## EXERCISE PROMPT:
When the line with "Kingsleigh (from" turns up below, begin repeating exactly, and carry on through the line with "We're working on"; no pictures go into the copy.

Extracted page text data:
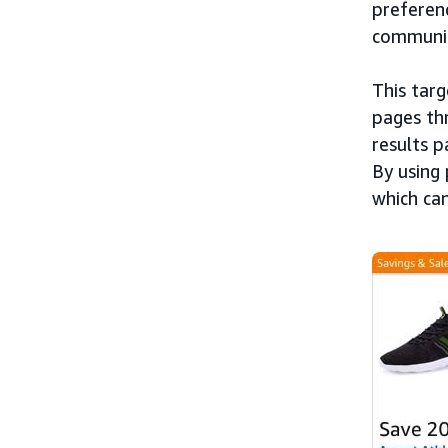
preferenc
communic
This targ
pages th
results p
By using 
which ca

--

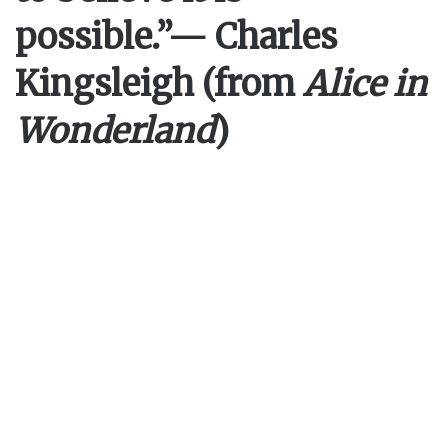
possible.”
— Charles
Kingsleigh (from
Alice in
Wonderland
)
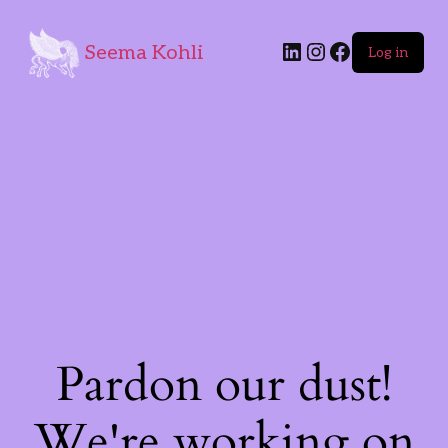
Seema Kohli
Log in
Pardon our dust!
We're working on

## ANSWER TO THE EXERCISE:
Kingsleigh (from
Alice in
Wonderland
)
Seema Kohli
Log in
Pardon our dust!
We're working on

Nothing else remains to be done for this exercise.